[Exercise requirements]: The number needed is how many lines in these entries contain "could"; give it alone.

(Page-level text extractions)
● ● ● ● ●

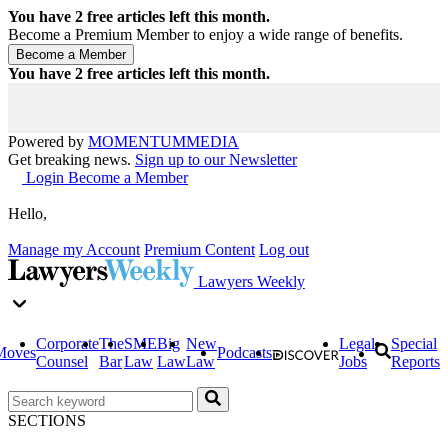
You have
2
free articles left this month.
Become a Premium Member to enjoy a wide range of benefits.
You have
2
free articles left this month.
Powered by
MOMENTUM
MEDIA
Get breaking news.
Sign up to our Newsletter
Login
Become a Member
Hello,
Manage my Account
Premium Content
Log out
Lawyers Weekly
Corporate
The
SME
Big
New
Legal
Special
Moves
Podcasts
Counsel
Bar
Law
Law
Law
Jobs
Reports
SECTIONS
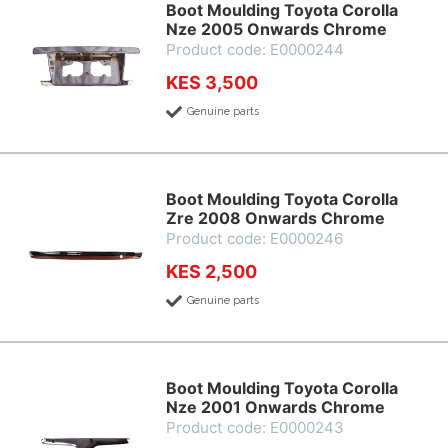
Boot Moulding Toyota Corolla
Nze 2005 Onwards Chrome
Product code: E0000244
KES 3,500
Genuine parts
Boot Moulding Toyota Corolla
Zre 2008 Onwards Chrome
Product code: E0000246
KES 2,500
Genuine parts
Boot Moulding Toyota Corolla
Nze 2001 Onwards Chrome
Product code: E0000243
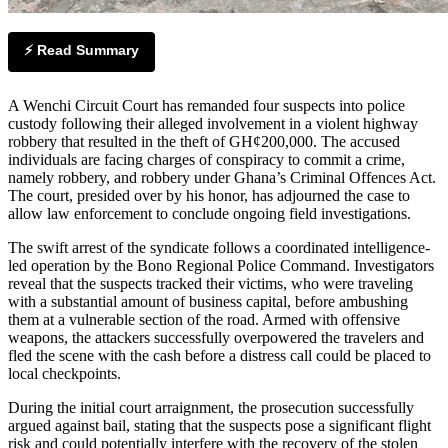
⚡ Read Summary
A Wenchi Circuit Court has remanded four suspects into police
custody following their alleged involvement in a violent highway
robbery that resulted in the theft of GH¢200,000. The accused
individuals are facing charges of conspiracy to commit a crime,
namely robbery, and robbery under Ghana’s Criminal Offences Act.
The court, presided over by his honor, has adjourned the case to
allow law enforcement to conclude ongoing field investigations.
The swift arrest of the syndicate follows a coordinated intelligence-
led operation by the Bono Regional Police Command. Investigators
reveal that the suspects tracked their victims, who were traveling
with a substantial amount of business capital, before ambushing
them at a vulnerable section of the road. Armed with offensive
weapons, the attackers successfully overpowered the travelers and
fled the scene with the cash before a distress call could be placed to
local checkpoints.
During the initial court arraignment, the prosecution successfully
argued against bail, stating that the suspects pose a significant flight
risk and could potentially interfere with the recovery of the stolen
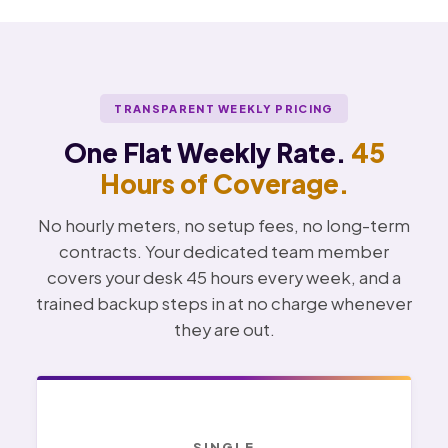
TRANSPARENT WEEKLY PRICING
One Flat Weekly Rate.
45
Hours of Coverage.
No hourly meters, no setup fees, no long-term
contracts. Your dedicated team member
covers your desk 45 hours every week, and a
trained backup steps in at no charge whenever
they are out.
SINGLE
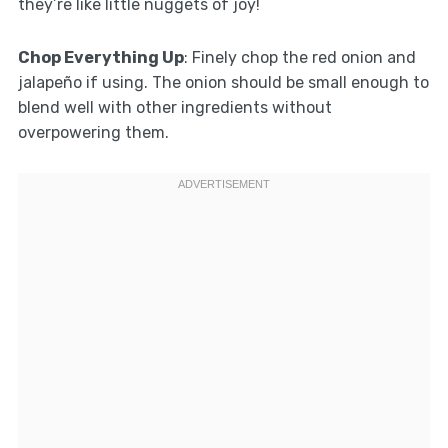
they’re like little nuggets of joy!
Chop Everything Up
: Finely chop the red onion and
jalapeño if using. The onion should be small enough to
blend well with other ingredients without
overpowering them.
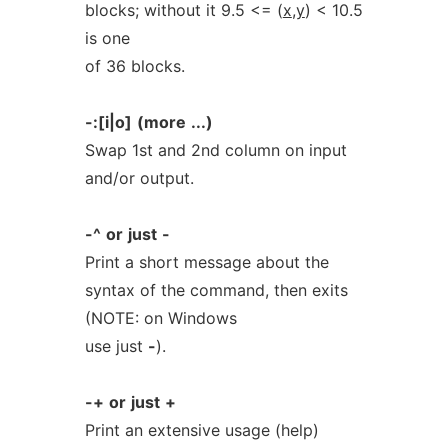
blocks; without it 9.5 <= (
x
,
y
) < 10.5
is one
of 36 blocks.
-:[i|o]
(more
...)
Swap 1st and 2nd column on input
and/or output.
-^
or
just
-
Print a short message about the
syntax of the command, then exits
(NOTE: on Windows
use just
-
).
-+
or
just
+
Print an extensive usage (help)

● ● ● ● ●

[Expected answer]: 2